# Summer temps: What is yours?



## Piscesgirl (Feb 25, 2004)

Well, it's supposed to hit the 100s in my area of North Carolina over the next couple of days...I keep my house temp at 76 F. so the heaters are out right now. With the lights on, my shrimp tank approaches almost 78 degrees even though I keep a fan blowing on it.

What is the temp of your shrimp tanks(s) in the Summer? How about in the Winter?


----------



## Praxx42 (Mar 4, 2005)

Summer temps vary. I have shrimp in all my tanks and the August temps are from 82-90F (the only reason the water isn't hotter is a over-worked portalbe AC).

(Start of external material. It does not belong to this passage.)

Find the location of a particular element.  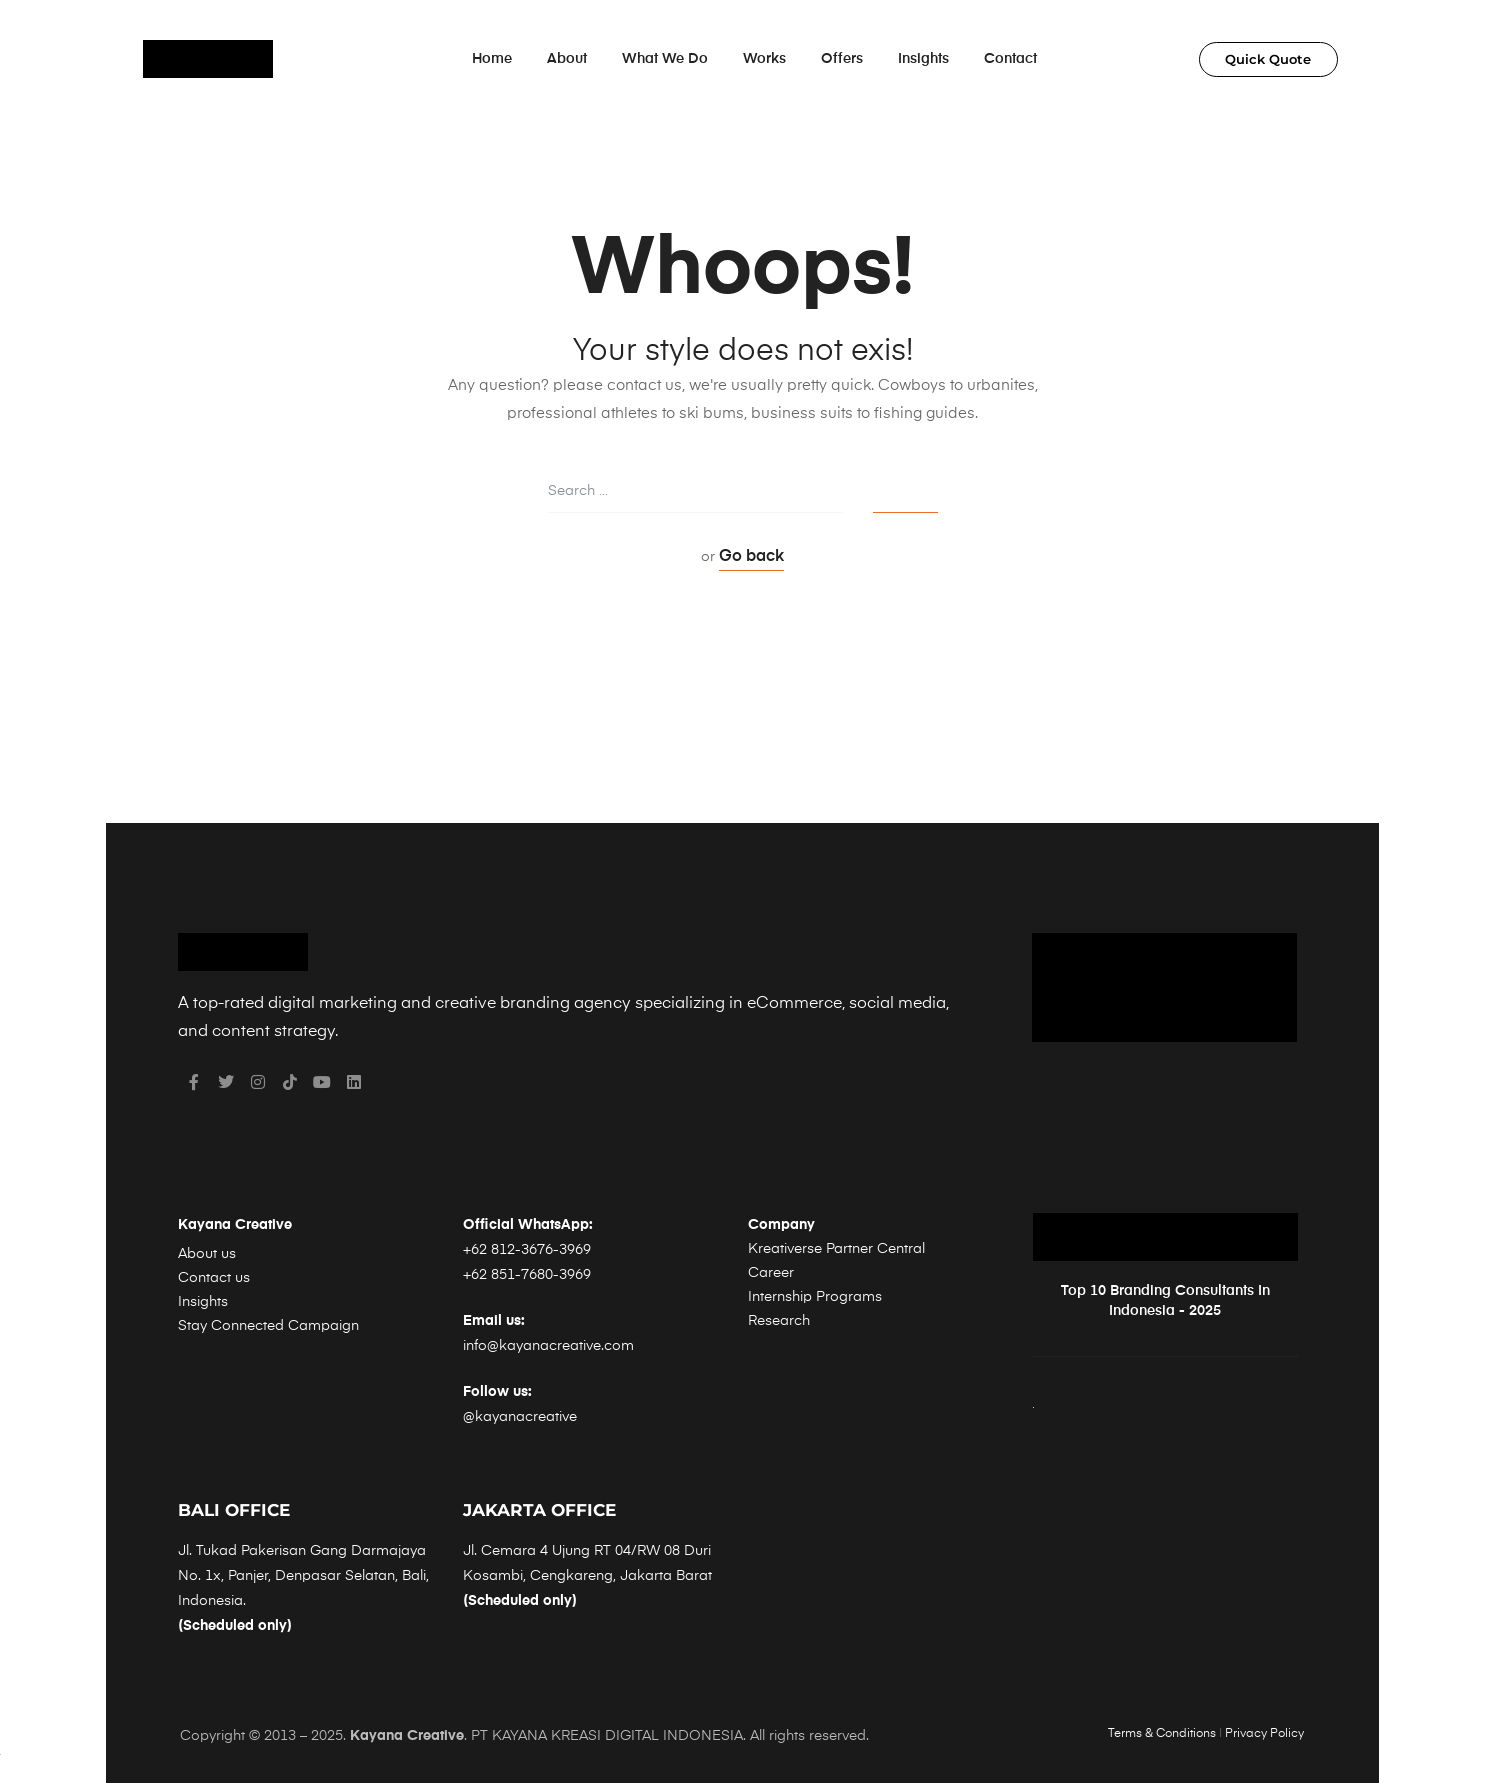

In the winter, everything is at 76F.


----------



## Piscesgirl (Feb 25, 2004)

Your tanks get to 90 F Praxx or the area where you live? That's pretty darn warm if it's your tanks!


----------



## trenac (Jul 16, 2004)

My shrimp tank is setting at 80 right now, in the winter it stays at 76 with heater help of course.


----------



## gnatster (Mar 6, 2004)

I know the over worked window unit all to well. Water temps go up with outside temp. For each degree over 86 the tanks start to warm up from a normal 74-78 range. When it 95 last week the tanks hit 84. with incredible evap rates. I'm not looking forward to more summer at this point.


----------



## Simpte 27 (Jul 16, 2004)

With the heat index we are entering one of the hottest spells we've had in modern day S.W. Ohio. Temps in the mid 90's and with the H.I. 100-110 for more than 3 days. Theve issued heat advisories for the elderly and children here.


----------



## Phil Edwards (Jan 22, 2004)

Have any of you experienced shrimp deaths with temps at or around 80F?


----------



## richy (Nov 8, 2004)

In San Francisco, it's a cool 70-73deg in my shrimp tank this summer (unheated year round). It's overcast with the sun peeking in a few seconds at a time at most.


----------



## shalu (Oct 1, 2004)

it has been 80-84 in the shrimp tank over the last few weeks. Shrimp are fine, cherries still breeding.


----------



## Cichlid Junkie (Mar 25, 2005)

Mine have been holding about 80-84 as well. No problems yet. Well see what Monday brings. This is the first week I've had the cherries in there.


----------



## Praxx42 (Mar 4, 2005)

Piscesgirl said:


> Your tanks get to 90 F Praxx or the area where you live? That's pretty darn warm if it's your tanks!


That's the tank temp on the smallest tank which also happens to be the highest off the ground. North Texas temperatures are nothing to mess with... I AC that room at nights during the summer (our night is actually the tank's "day," electricity is cheaper at night, and the outdoor temps don't get too bad).


----------



## Cichlid Junkie (Mar 25, 2005)

Mondays here and all the cherries are doing fine! WHat a relief!


----------